::: Dataset records

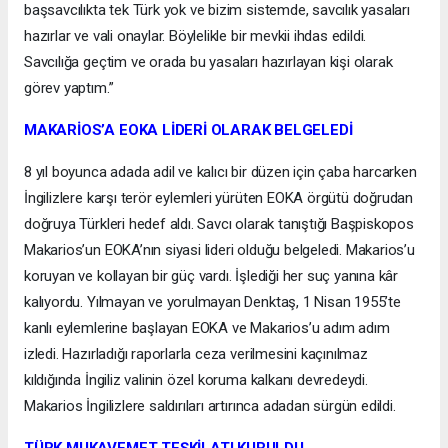
başsavcılıkta tek Türk yok ve bizim sistemde, savcılık yasaları
hazırlar ve vali onaylar. Böylelikle bir mevkii ihdas edildi.
Savcılığa geçtim ve orada bu yasaları hazırlayan kişi olarak
görev yaptım.”
MAKARİOS’A EOKA LİDERİ OLARAK BELGELEDİ
8 yıl boyunca adada adil ve kalıcı bir düzen için çaba harcarken
İngilizlere karşı terör eylemleri yürüten EOKA örgütü doğrudan
doğruya Türkleri hedef aldı. Savcı olarak tanıştığı Başpiskopos
Makarios’un EOKA’nın siyasi lideri olduğu belgeledi. Makarios’u
koruyan ve kollayan bir güç vardı. İşlediği her suç yanına kâr
kalıyordu. Yılmayan ve yorulmayan Denktaş, 1 Nisan 1955’te
kanlı eylemlerine başlayan EOKA ve Makarios’u adım adım
izledi. Hazırladığı raporlarla ceza verilmesini kaçınılmaz
kıldığında İngiliz valinin özel koruma kalkanı devredeydi.
Makarios İngilizlere saldırıları artırınca adadan sürgün edildi.
TÜRK MUKAVEMET TEŞKİLATI KURULDU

::::::

**Exercise goal:**
Using the records above, count the lines that hold the string "edildi", and give back only the result.

**Solution to this task:**
2